= Task instructions =
Your output should match the listing below word for word, without any images.

───

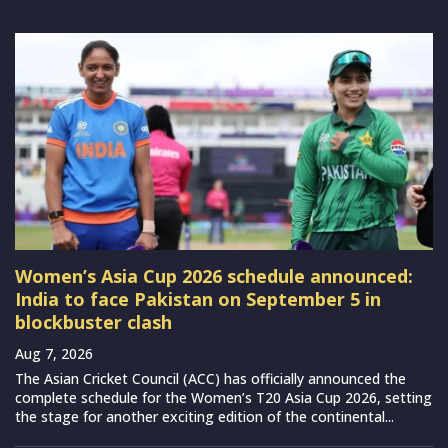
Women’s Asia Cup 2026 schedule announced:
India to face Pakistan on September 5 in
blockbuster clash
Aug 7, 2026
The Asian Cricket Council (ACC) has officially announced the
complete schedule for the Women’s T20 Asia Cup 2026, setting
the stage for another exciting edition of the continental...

───

= Result for this exercise =
Women’s Asia Cup 2026 schedule announced:
India to face Pakistan on September 5 in
blockbuster clash
Aug 7, 2026
The Asian Cricket Council (ACC) has officially announced the
complete schedule for the Women’s T20 Asia Cup 2026, setting
the stage for another exciting edition of the continental...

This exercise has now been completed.